PubMed | Medical University of ViennaVienna and Medical University of Vienna
Type: | Journal: Frontiers in neuroanatomy | Year: 2016
Diffusion tensor imaging (DTI) and tractography offer the unique possibility to visualize the developing white matter macroanatomy of the human fetal brain in vivo and in utero and are currently under investigation for their potential use in the diagnosis of developmental pathologies of the human central nervous system. However, in order to establish in utero DTI as a clinical imaging tool, an independent comparison between macroscopic imaging and microscopic histology data in the same subject is needed. The present study aimed to cross-validate normal as well as abnormal in utero tractography results of commissural and internal capsule fibers in human fetal brains using postmortem histological structure tensor (ST) analysis. In utero tractography findings from two structurally unremarkable and five abnormal fetal brains were compared to the results of postmortem ST analysis applied to digitalized whole hemisphere sections of the same subjects. An approach to perform ST-based deterministic tractography in histological sections was implemented to overcome limitations in correlating in utero tractography to postmortem histology data. ST analysis and histology-based tractography of fetal brain sections enabled the direct assessment of the anisotropic organization and main fiber orientation of fetal telencephalic layers on a micro- and macroscopic scale, and validated in utero tractography results of corpus callosum and internal capsule fiber tracts. Cross-validation of abnormal in utero tractography results could be achieved in four subjects with agenesis of the corpus callosum (ACC) and in two cases with malformations of internal capsule fibers.
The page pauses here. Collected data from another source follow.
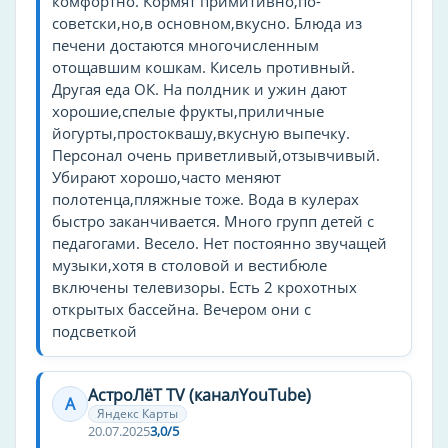
комфортно. Кормят примитивно,по-
Экскурсионное бюро
советски,но,в основном,вкусно. Блюда из
Аренда и прокат
печени достаются многочисленным
отощавшим кошкам. Кисель противный.
Ролики
Другая еда ОК. На полдник и ужин дают
хорошие,спелые фрукты,приличные
Профиль
йогурты,простоквашу,вкусную выпечку.
болезни костно-мышечной системы
Персонал очень приветливый,отзывчивый.
Убирают хорошо,часто меняют
урология
полотенца,пляжные тоже. Вода в кулерах
быстро заканчивается. Много групп детей с
Оснащение бизнес-центра
педагогами. Весело. Нет постоянно звучащей
компьютер
музыки,хотя в столовой и вестибюле
включены телевизоры. Есть 2 крохотных
Кухня
открытых бассейна. Вечером они с
подсветкой
морская
Для фигуры
АстроЛёТ TV (каналYouTube)
А
миостимуляция
Яндекс Карты
20.07.2025
3,0/5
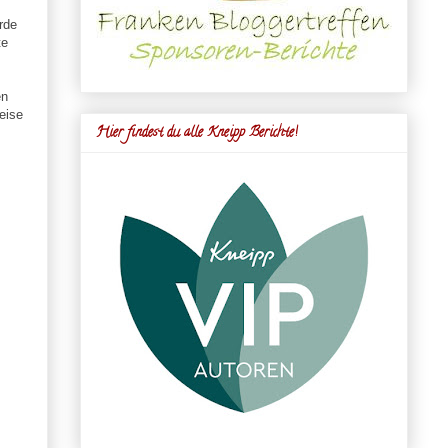
rde
te
en
eise
Hier findest du alle Kneipp Berichte!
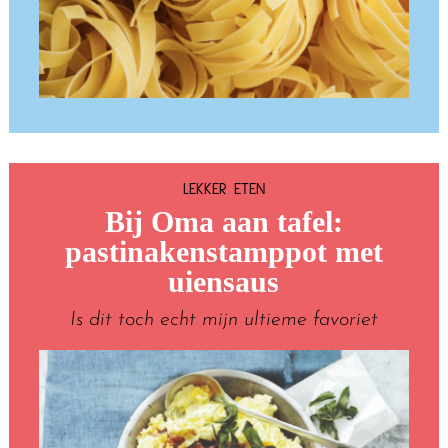
LEKKER ETEN
Bij Oma aan tafel:
pastinakenstamppot met
uiensaus
Is dit toch echt mijn ultieme favoriet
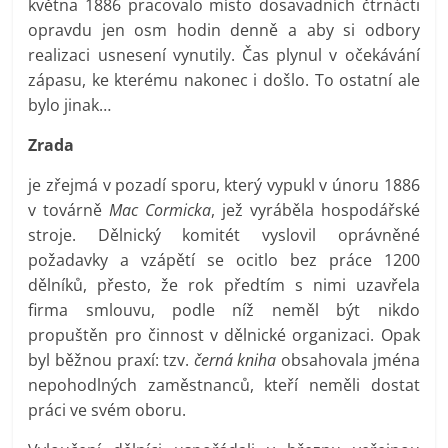
května 1886 pracovalo místo dosavadních čtrnácti
opravdu jen osm hodin denně a aby si odbory
realizaci usnesení vynutily. Čas plynul v očekávání
zápasu, ke kterému nakonec i došlo. To ostatní ale
bylo jinak…
Zrada
je zřejmá v pozadí sporu, který vypukl v únoru 1886
v továrně
Mac Cormicka
, jež vyráběla hospodářské
stroje. Dělnický komitét vyslovil oprávněné
požadavky a vzápětí se ocitlo bez práce 1200
dělníků, přesto, že rok předtím s nimi uzavřela
firma smlouvu, podle níž neměl být nikdo
propuštěn pro činnost v dělnické organizaci. Opak
byl běžnou praxí: tzv.
černá kniha
obsahovala jména
nepohodlných zaměstnanců, kteří neměli dostat
práci ve svém oboru.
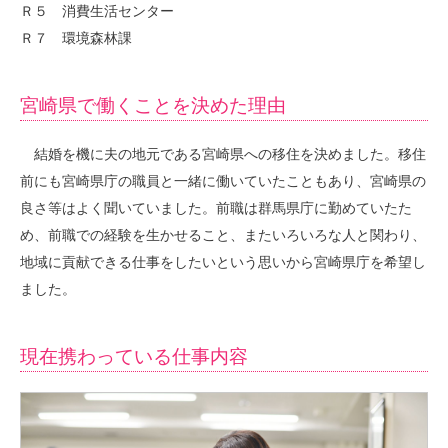
Ｒ５ 消費生活センター
Ｒ７ 環境森林課
宮崎県で働くことを決めた理由
結婚を機に夫の地元である宮崎県への移住を決めました。移住
前にも宮崎県庁の職員と一緒に働いていたこともあり、宮崎県の
良さ等はよく聞いていました。前職は群馬県庁に勤めていたた
め、前職での経験を生かせること、またいろいろな人と関わり、
地域に貢献できる仕事をしたいという思いから宮崎県庁を希望し
ました。
現在携わっている仕事内容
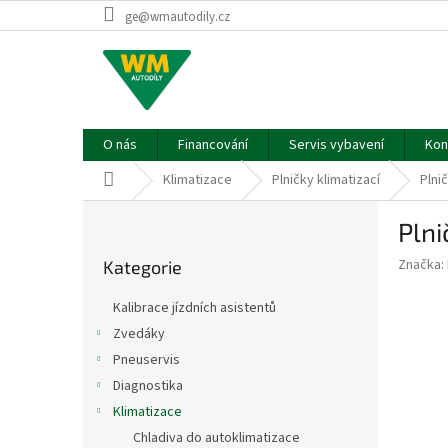
Přejít
ge@wmautodily.cz
na
obsah
O nás
Financování
Servis vybavení
Kon
Domů
Klimatizace
Plničky klimatizací
Plni
P
Plni
o
Přeskočit
s
Značka:
Kategorie
kategorie
t
r
Kalibrace jízdních asistentů
a
Zvedáky
n
Pneuservis
n
í
Diagnostika
p
Klimatizace
a
Chladiva do autoklimatizace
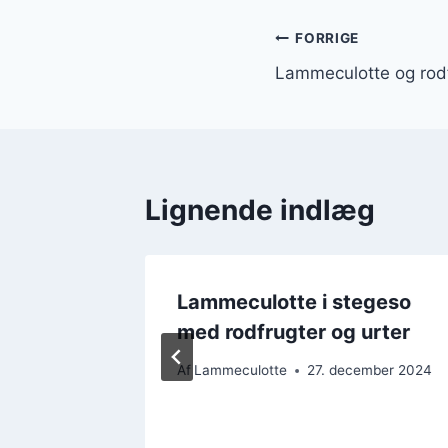
Indlægsnavi
FORRIGE
Lammeculotte og rodfr
Lignende indlæg
d
Lammeculotte i stegeso
ter
med rodfrugter og urter
ember 2024
Af
Lammeculotte
27. december 2024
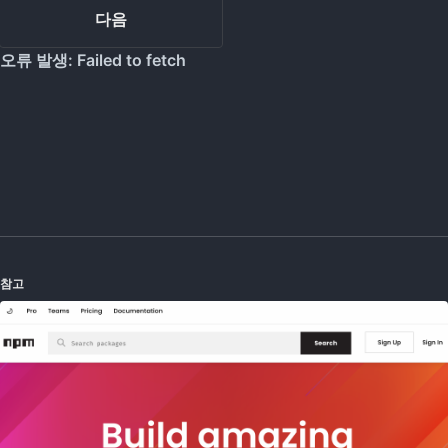
다음
참고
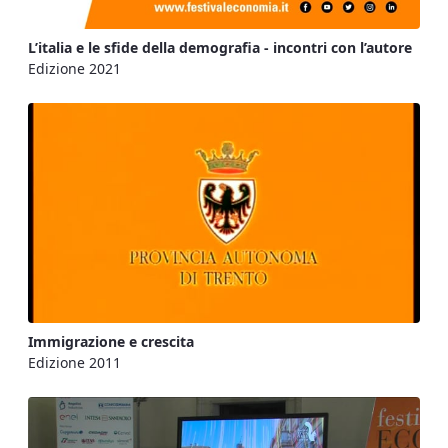
L’italia e le sfide della demografia - incontri con l’autore
Edizione 2021
Immigrazione e crescita
Edizione 2011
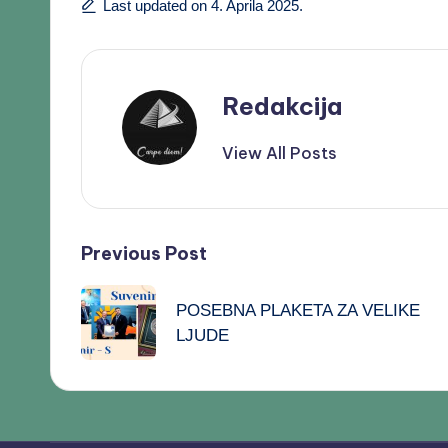
Last updated on 4. Aprila 2025.
Redakcija
View All Posts
Previous Post
POSEBNA PLAKETA ZA VELIKE
LJUDE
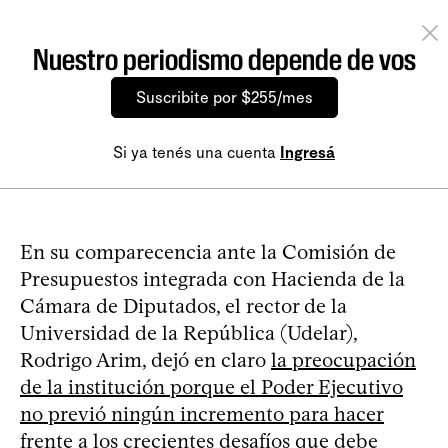
Nuestro periodismo depende de vos
Suscribite por $255/mes
Si ya tenés una cuenta
Ingresá
En su comparecencia ante la Comisión de
Presupuestos integrada con Hacienda de la
Cámara de Diputados, el rector de la
Universidad de la República (Udelar),
Rodrigo Arim, dejó en claro
la preocupación
de la institución porque el Poder Ejecutivo
no previó ningún incremento para hacer
frente a los crecientes desafíos que debe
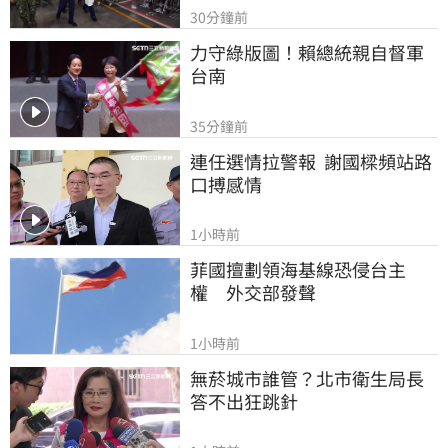
30分鐘前
力守綠版圖！賴總統親自督軍
台南
35分鐘前
連任選情拉警報  謝國樑頻站路
口搏感情
1小時前
菲國擅劃領海基線恐侵台主
權　外交部發聲
1小時前
無菸城市誰管？北市衛生局長
答不出狂跳針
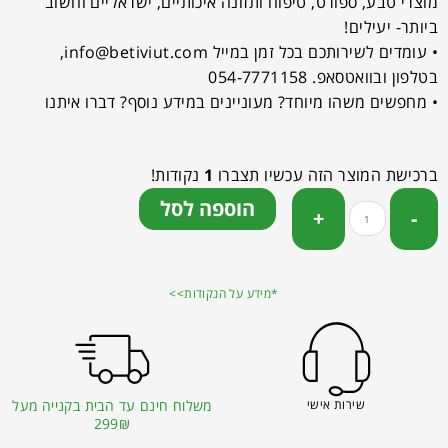
מוצרי טבע, ספורט, טיפוח ותזונה איכותיים, ישראליים וחשוב
ביותר- יעילים!
• עומדים לשירותכם בכל זמן במייל
info@betiviut.com
,
בטלפון ובוואטסאפ. 054-7771158
• מחפשים משהו מיוחד? מעוניינים במידע נוסף? דברו איתנו
ברכישת המוצר הזה עכשיו תצברו
1
נקודות!
הוספה לסל
*מידע על הנקודות>>
שירות אישי
משלוח חינם עד הבית בקנייה מעל
299₪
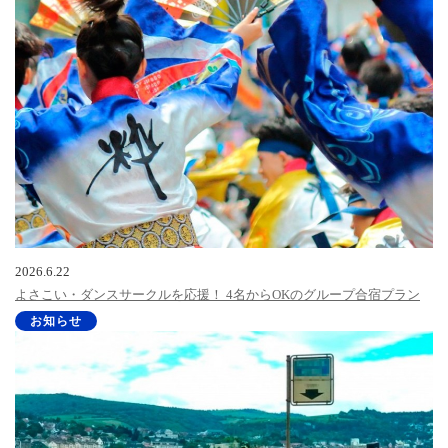
2026.6.22
よさこい・ダンスサークルを応援！ 4名からOKのグループ合宿プラン
お知らせ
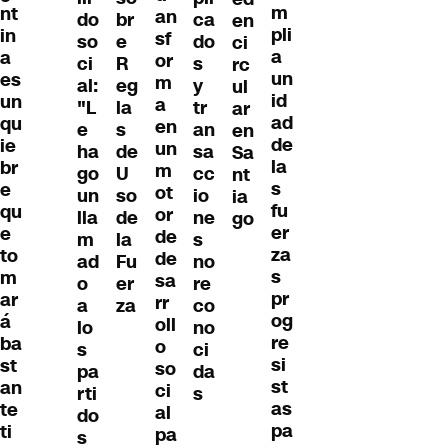
m
nt
an
do
br
ca
en
pli
in
sf
so
e
do
ci
a
a
or
ci
R
s
rc
un
es
m
al:
eg
y
ul
id
un
a
"L
la
tr
ar
ad
qu
en
e
s
an
en
de
ie
un
ha
de
sa
Sa
la
br
m
go
U
cc
nt
s
e
ot
un
so
io
ia
fu
qu
or
lla
de
ne
go
er
e
de
m
la
s
za
to
de
ad
Fu
no
s
m
sa
o
er
re
pr
ar
rr
a
za
co
og
á
oll
lo
no
re
ba
o
s
ci
si
st
so
pa
da
st
an
ci
rti
s
as
te
al
do
pa
ti
pa
s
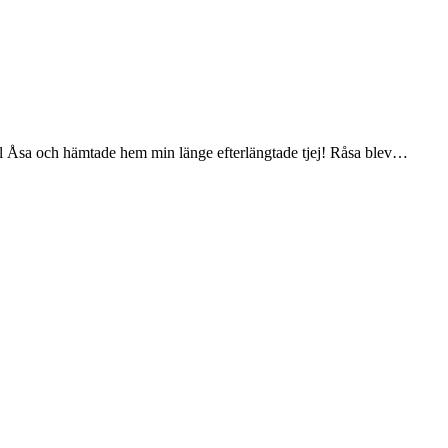
 till Åsa och hämtade hem min länge efterlängtade tjej! Råsa blev…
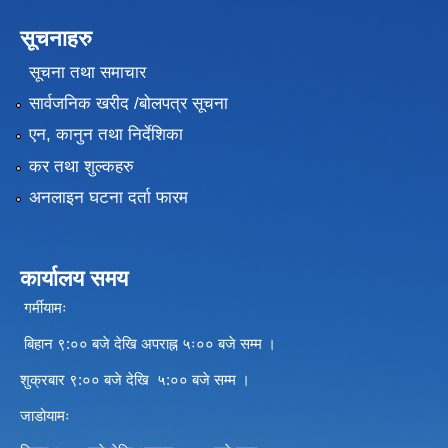
सूचनाहरु
सूचना तथा समाचार
सार्वजनिक खरीद /बोलपत्र सूचना
एन, कानुन तथा निर्देशिका
कर तथा शुल्कहरु
अनलाइन घटना दर्ता फारम
कार्यालय समय
गर्मीयामः
बिहान ९:०० बजे देखि अपराह्न ५ः०० बजे सम्म ।
शुक्रबार ९:०० बजे देखि ५:०० बजे सम्म ।
जाडोयामः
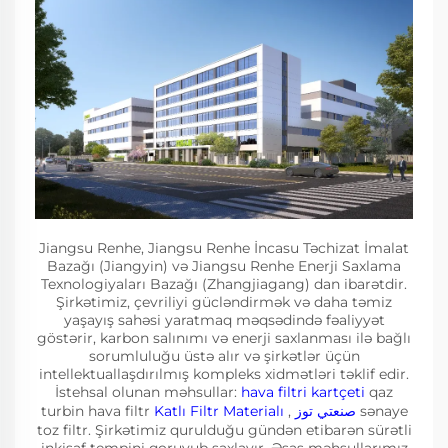
Jiangsu Renhe, Jiangsu Renhe İncasu Təchizat İmalat
Bazağı (Jiangyin) və Jiangsu Renhe Enerji Saxlama
Texnologiyaları Bazağı (Zhangjiagang) dan ibarətdir.
Şirkətimiz, çevriliyi gücləndirmək və daha təmiz
yaşayış sahəsi yaratmaq məqsədində fəaliyyət
göstərir, karbon salınımı və enerji saxlanması ilə bağlı
sorumluluğu üstə alır və şirkətlər üçün
intellektuallaşdırılmış kompleks xidmətləri təklif edir.
İstehsal olunan məhsullar:
hava filtri kartçeti
qaz
turbin hava filtr
Katlı Filtr Materialı
,
صنعتي توز
sənaye
toz filtr. Şirkətimiz qurulduğu gündən etibarən sürətli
In addition, potential limitations of current DTI-based in utero tractography could be demonstrated in several brain regions. Combining the three-dimensional nature of DTI-based in utero tractography with the microscopic resolution provided by histological ST analysis may ultimately facilitate a more complete morphologic characterization of axon guidance disorders at prenatal stages of human brain development.